An drei Uferabschnitten lässt sich durch den Vergleich der Luftbilder von 2021 und 2023 zeigen, dass in Prallhangbereichen die Böschungen um bis zu 3 m von der Lippe abgetragen worden sind. Das ist jeweils auf einer Länge von ca. 30 bis 60 m zu beobachten. Dabei werden auch Wurzeln von ca. 20jährigen Birken unterspült, so dass die Bäume letztlich in den Fluss stürzen. Diese Prozesse zeigen an, dass die Enfesselung der Lippe erfolgreich gewesen ist.
Stand 14.05.2023
Kanadagänse führen jetzt Junge in der Lipperenaturierung. Sie nutzen die guten Deckungs- und Versteckmöglichkeiten im Jungwuchs von Erlen und Weiden. Hier sind die Gössel gut gegen Angriffe von Greifvögeln geschützt. Aber sie führen die Kleinen auch in offenere Teilflächen. Dort wachsen schmackhafte Pflanzen wie Wasser-Ehrenpreis und Wasserminze. Besonders die noch kleinen Küken bleiben dabei dicht zusammen.
Kanadagänse kommen ursprüglich aus Nordamerika. Sie wurden in Europa teilweise gezielt ausgesetzt. Häufig sind aber auch Tiere aus der Gefangenschaft geflohen und haben sich in Mitteleuropa angesiedelt und ausgebreitet. Sie gehören somit zu den sog. Neozoen (neu angesiedelten Tieren). In Nordrhein-Westfalen leben heute ca. 6.500 bis 10.000 Tiere. Kanadagänse werden bejagt. In den letzten Jahren sind in NRW ca. 6.500 Tiere pro Jahr geschossen worden. Vielerorts werden sie aufgrund ihrer Fraßschäden auf landwirtschaftlichen Nutzflächen intensiv verfolgt.
In den nächsten Wochen und Monaten können die jungen Gänse in der Renaturierung ungestört aufwachsen.

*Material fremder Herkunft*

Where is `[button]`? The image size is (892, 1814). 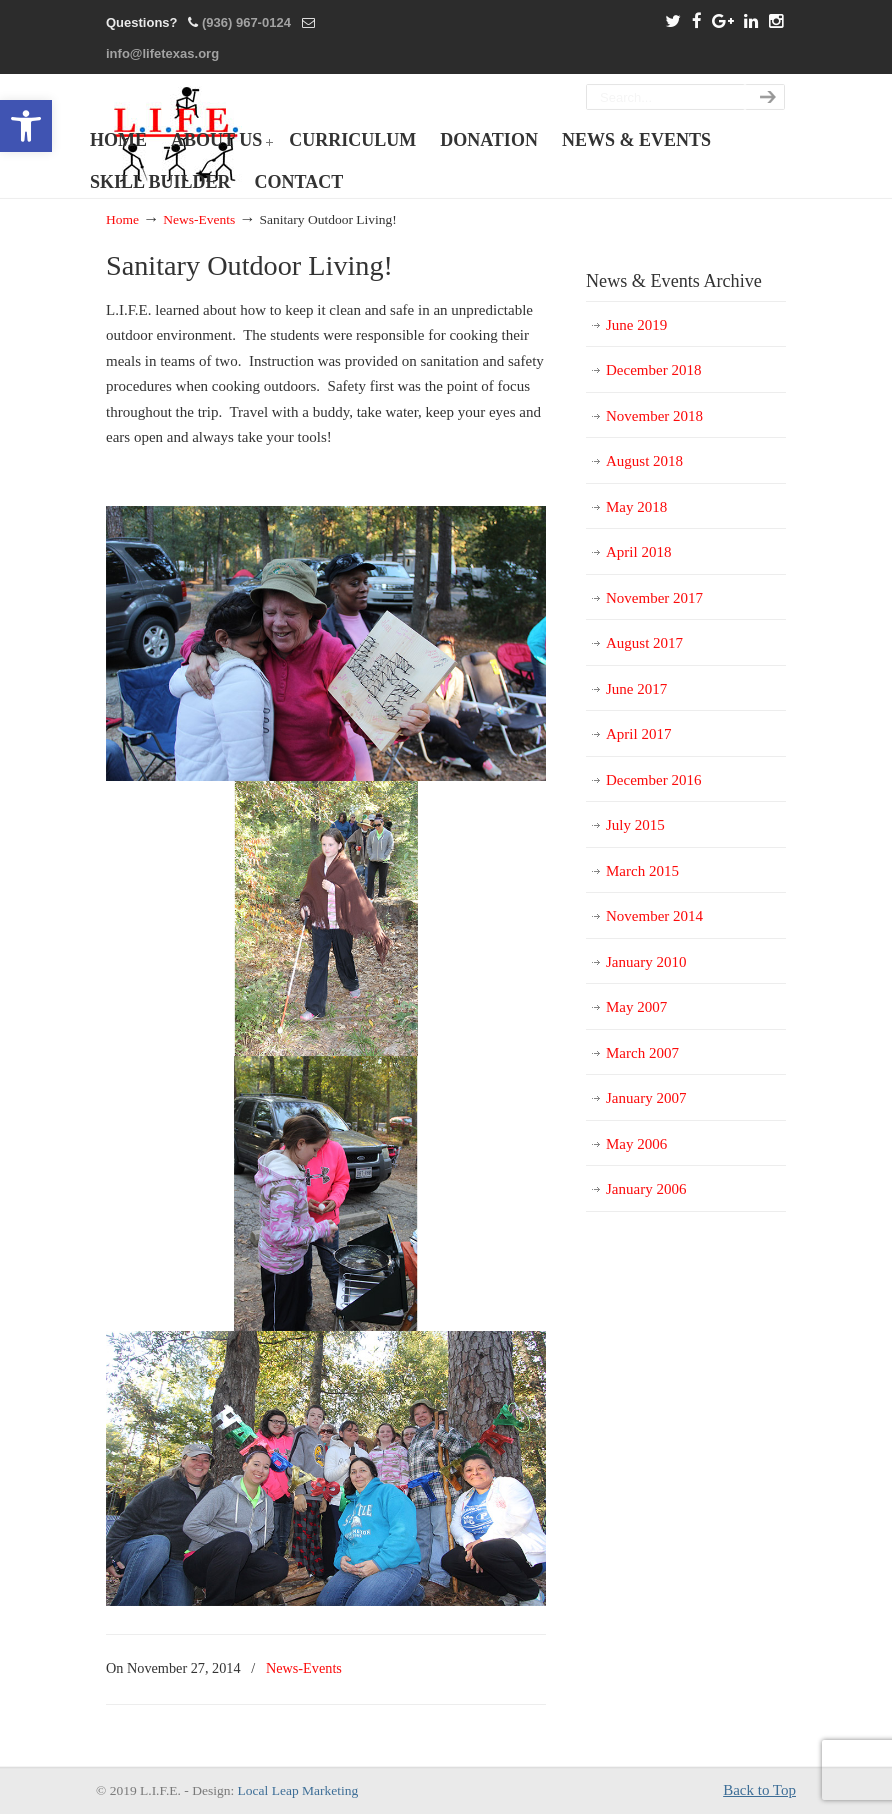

Und großen Schaden durch ihr Fressen können sie dort nicht anrichten.
Stand 17.04.2023
Die Abflussmengen in der Lippe sind am Pegel Bentfeld mittlerweile auf Mittelwasser zurückgegangen. Das bedeutet, dass der Wasserspeigel der Lippe noch ungefähr 40 cm höher als bei Niedrigwasserabflüssen liegt. Diese Bedingungen bieten eine gute Gelegenheit, erneut eine flächendeckende Szene von Senkrechtluftbildern von dem Renaturierungsbereich zu erstellen. Diese kann dann mit früheren Luftbildszenen bei Niedrigwasserabflüssen verglichen werden. Dadurch lässt sich z. B. ermitteln, welche Teilflächen der Flussaue bei Mittelwasser überstaut, aber bei Niedrigwasser bereits trocken gefallen sind.

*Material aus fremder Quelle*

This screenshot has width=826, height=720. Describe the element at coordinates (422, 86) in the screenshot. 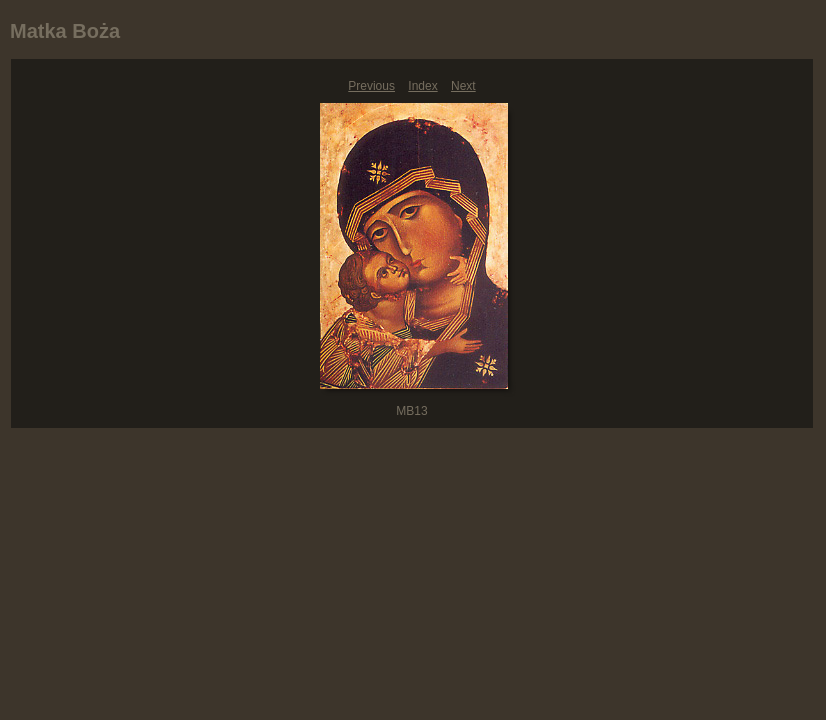

I see `Index` at that location.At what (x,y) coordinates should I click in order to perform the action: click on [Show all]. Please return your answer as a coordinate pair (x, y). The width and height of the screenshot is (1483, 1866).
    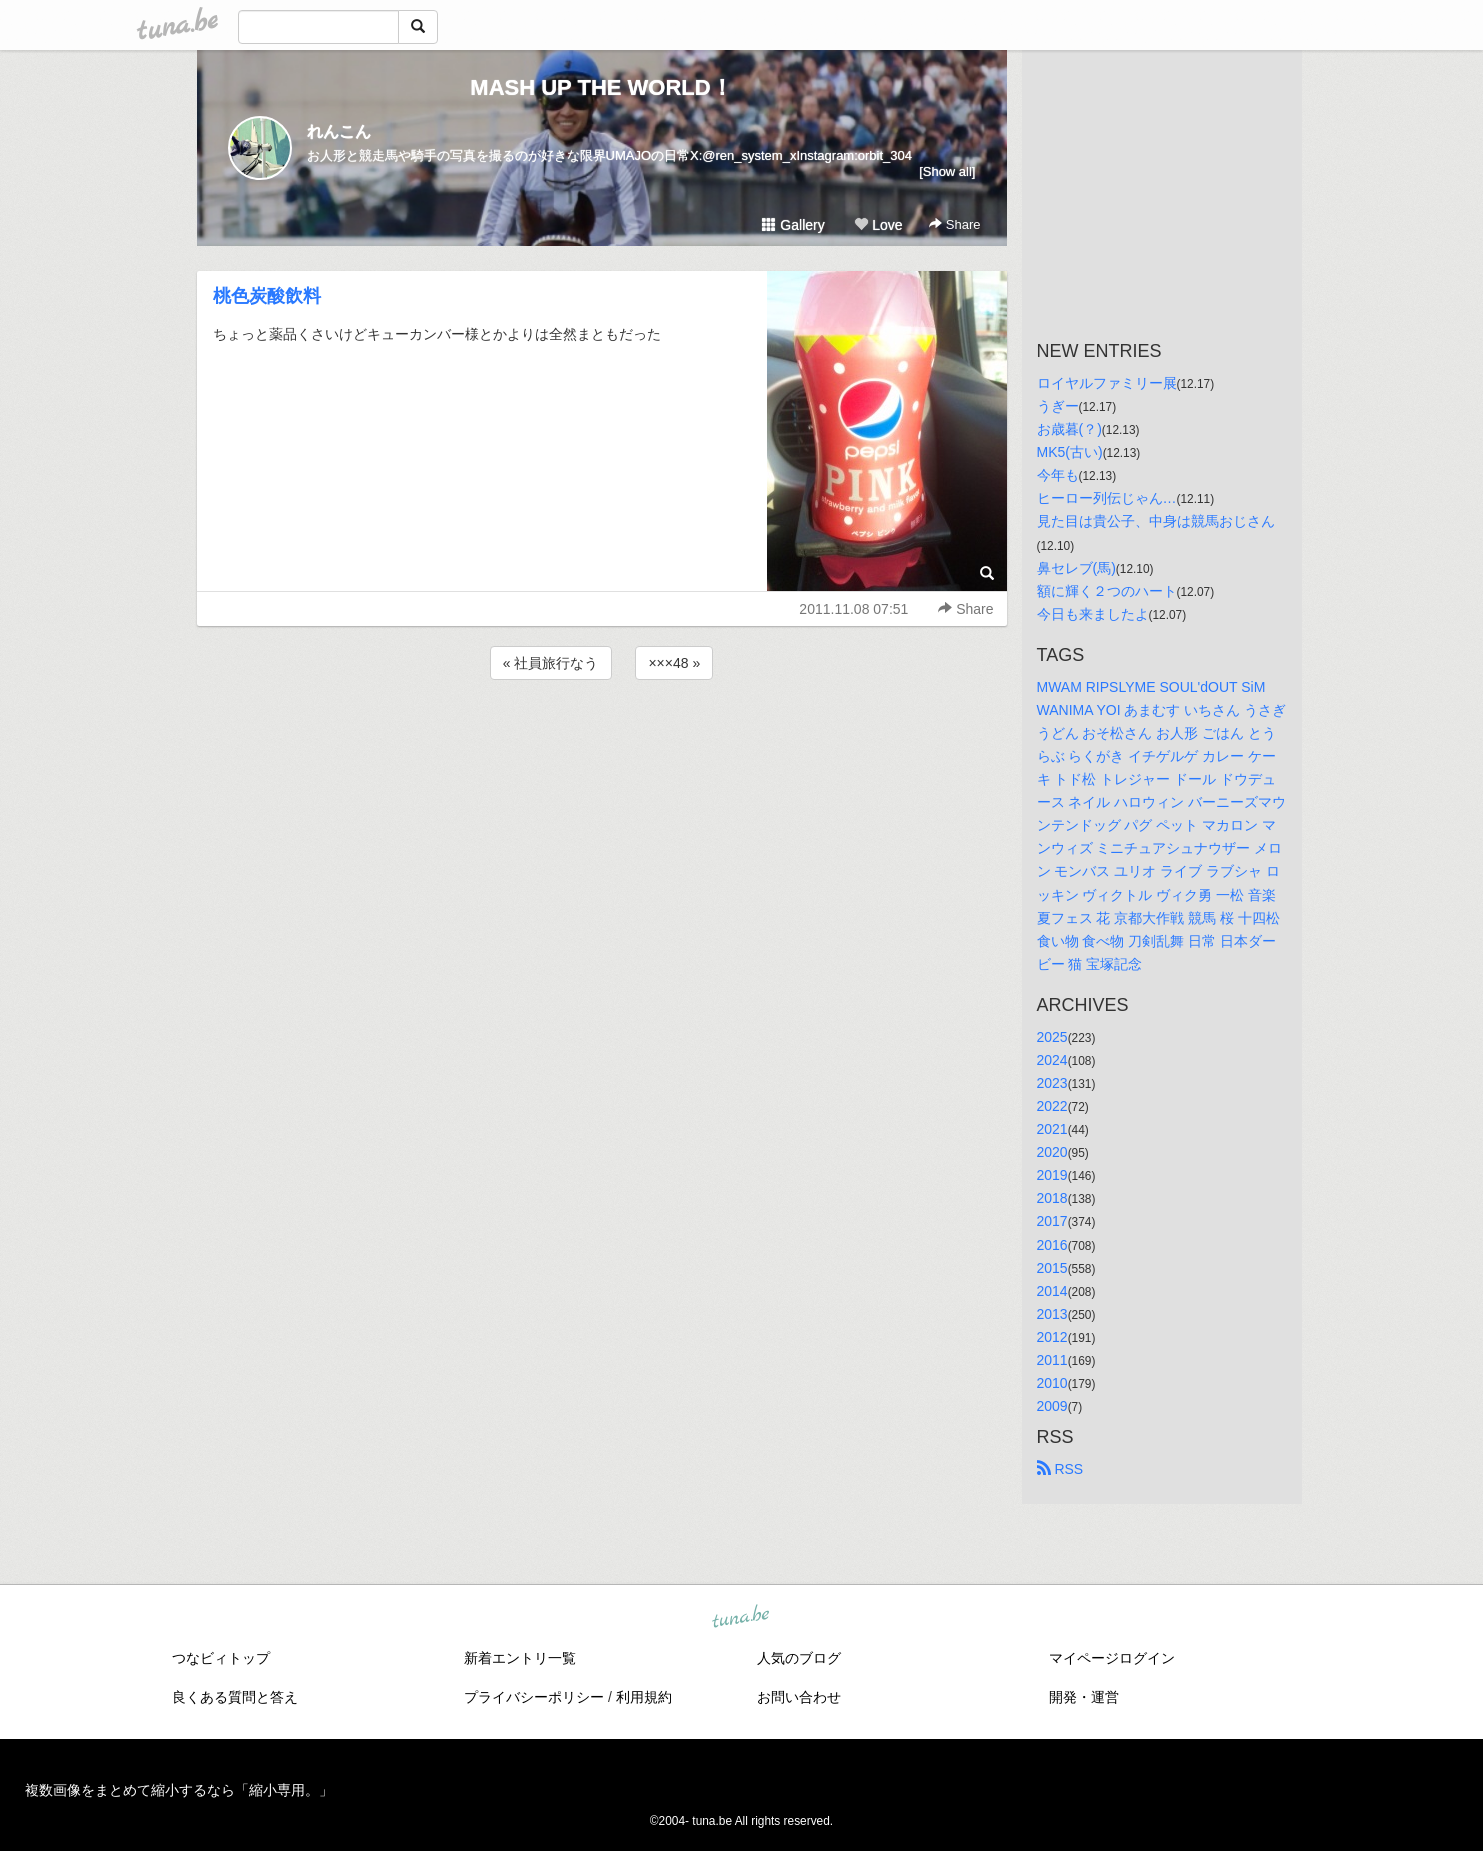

Außerdem lassen sich in den hochauflösenden Luftbildern viele strukturelle Details erkennen. Das hilt uns bei der Beantwortung der Fragen: Wie hat sich die neue Lippe über den letzten Winter eigendynamisch weiter verändert? Gibt es nach wie vor diese faszinierende Vielfalt von Gewässerstrukturen?
Stand 09.04.2023
Die Abflussmengen in der Lippe liegen immer noch deutlich über Mittelwasser. Das hat zur Folge, dass weite Teilflächen der Gewässeraue nach wie vor mit Wasser überstaut sind. Das ist keineswegs bedenklich. Ganz im Gegenteil sind ausreichend Wasser und lange Überstauungszeiten die wichtigste Voraussetzung für eine naturnahe Auenentwicklung. Daran haben sich auch die typischen Tier- und Pflanzenarten angepasst.
Nach den langen Wintermonaten kommen nun nach und nach zahlreiche Vogelarten als Durchzügler oder Brutvögel in den Renaturierungsbereich zurück. Mindestens zwei Kiebitzpaare haben dort Reviere gebildet. Vier bis fünf Flussregenpfeiferpaare bereiten sich ebenfalls auf die Brutsaison vor und führen erste Balzflüge durch. Einige Waldwasserläufer halten sich schon längere Zeit im Gebiet auf. Für die Watvögel sind bisher wegen der hohen Wasserstände nur wenige Kies- und Sandbänke verfügbar.
Als neue Art konnte eine Rostgans beobachtet werden. Rostgänse kommen eigentlich nicht in Mitteleuropa vor. Nach der Flucht aus Volieren und Tierparks haben sich aber kleine stabile Brutkolonien dieser Neubürger (Neozoen) auch in Nordrhein-Westfalen gebildet. Es ist anzunehmen, dass die beobachtete Rostgans aus diesen Populationen im Ruhrgebiet oder Rheinland stammt. Die Art breitet sich offenbar weiter aus.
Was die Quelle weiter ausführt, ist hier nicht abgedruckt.